Since I was a girl I’d been involved in the social justice movement for the war torn countries of Central America, I had a pretty firm understanding of the history, of my country’s role in places like Guatemala, and of the fight the people refused to give up for equality, democracy, and their land. About a week into my trip I was having lunch with some of my fellow students when one of our teachers told us the State Department had issued a travel warning for US citizens, advising them not to go to Guatemala because of the political violence. We were given the option of leaving, we all just shrugged and said we were staying. That month was being referred to as Black August because so many bodies were being found by the side of the road, victims of the death squads. I’d been well aware of the violence though so I didn’t feel anything much had changed for me.
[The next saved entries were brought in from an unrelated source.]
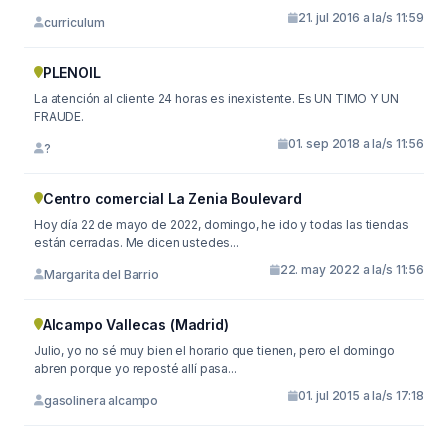
21. jul 2016 a la/s 11:59
curriculum
PLENOIL
La atención al cliente 24 horas es inexistente. Es UN TIMO Y UN
FRAUDE.
01. sep 2018 a la/s 11:56
?
Centro comercial La Zenia Boulevard
Hoy día 22 de mayo de 2022, domingo, he ido y todas las tiendas
están cerradas. Me dicen ustedes...
22. may 2022 a la/s 11:56
Margarita del Barrio
Alcampo Vallecas (Madrid)
Julio, yo no sé muy bien el horario que tienen, pero el domingo
abren porque yo reposté allí pasa...
01. jul 2015 a la/s 17:18
gasolinera alcampo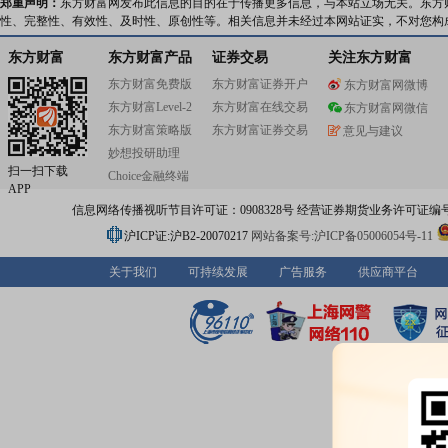
郑重声明：
东方财富网发布此信息的目的在于传播更多信息，与本站立场无关。东方
性、完整性、有效性、及时性、原创性等。相关信息并未经过本网站证实，不对您构
东方财富
东方财富产品
证券交易
关注东方财富
东方财富免费版
东方财富证券开户
东方财富网微博
东方财富Level-2
东方财富在线交易
东方财富网微信
东方财富策略版
东方财富证券交易
意见与建议
妙想投研助理
扫一扫下载
Choice金融终端
APP
信息网络传播视听节目许可证：0908328号 经营证券期货业务许可证编号：91310
沪ICP证:沪B2-20070217
网站备案号:沪ICP备05006054号-11
关于我们
可持续发展
广告服务
供应商平台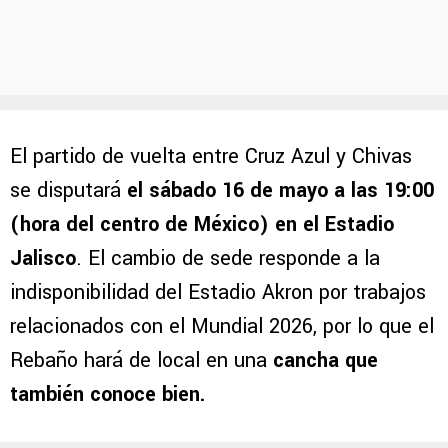
El partido de vuelta entre Cruz Azul y Chivas
se disputará
el sábado 16 de mayo a las 19:00
(hora del centro de México) en el Estadio
Jalisco
. El cambio de sede responde a la
indisponibilidad del Estadio Akron por trabajos
relacionados con el Mundial 2026, por lo que el
Rebaño hará de local en una
cancha que
también conoce bien.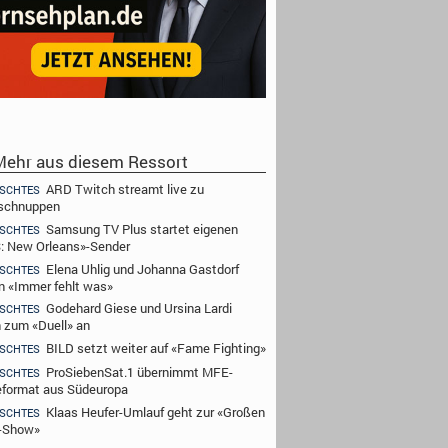
ehr aus diesem Ressort
ARD Twitch streamt live zu
SCHTES
schnuppen
Samsung TV Plus startet eigenen
SCHTES
: New Orleans»-Sender
Elena Uhlig und Johanna Gastdorf
SCHTES
n «Immer fehlt was»
Godehard Giese und Ursina Lardi
SCHTES
n zum «Duell» an
BILD setzt weiter auf «Fame Fighting»
SCHTES
ProSiebenSat.1 übernimmt MFE-
SCHTES
format aus Südeuropa
Klaas Heufer-Umlauf geht zur «Großen
SCHTES
-Show»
One clear day I took a trip with some other students, it was an afternoon that solidified a great many things for me. We rode a bus to the town of Panajachel where we boarded a boat that took us across Lake Atitlan, a breathtaking lake in the highlands surrounded by three volcanoes. Our destination was Santiago Atitlan, I was looking forward to a fun day out, to seeing some countryside and experiencing a bit of cultural immersion. We strolled through the town, absorbing the sights, sounds, and smells–the vibrant colors of traditional clothing, Spanish mixing with Mayan dialects, the smells of cooking fires and incense. We eventually made our way to the church in the central square and quietly stepped inside. I wandered the church, enjoying its silence and sense of reverence. As I looked around I came upon a wall that was covered in three paper crosses, two smaller and one large. I stepped closer and saw that each cross was made of individual squares of paper and on each square of paper was written a name. I found our guide and asked him about the crosses, he told me that each cross represented a massacre and each name was a person murdered. He told me the names were those of young boys and girls, the elderly, mothers, fathers, all victims of the army. I remember my eyes filling with tears as I looked back to the crosses. This was a tiny village and there were hundreds of names on the wall, I stood staring at the crosses and quietly wept. This was a country where I’d frequently seen graffiti that stated “not for us but for our children.” People were shot because they were innocent bystanders, or because they demanded the army leave them in peace, or because they marched and spoke up and had the audacity to demand democracy and equality. And here was the price for all that, right in front of me, hundreds of names forming crosses in a small village church.
So, yea, when I hear my fellow Americans talk about how they’re so disappointed in a candidate because he or she didn’t pay enough attention to their pet issue, or because politician X didn’t do “enough,” or because they’re just so disillusioned with all of it and how they’ll just sit it out, I get twitchy. Because I think about that church and the squares of paper taped to the wall and how much YOUR VOTE would have meant to each one of those people. I think about what they sacrificed, what they were willing to do and give for democracy and freedom and equality. That day was like the solution to a puzzle for me. I felt all the blind idealism and “it’s between tweedle dee and tweedle dum so what’s the point” attitude drain out of me and I realized what democracy means and what happens when you don’t have it. So don’t take it for granted, vote, and when you feel yourself slipping into apathy be grateful for our flawed, dysfunctional, frustrating democracy. It’s ours to cherish and shape and that is a gift a lot of people are still fighting and dying for.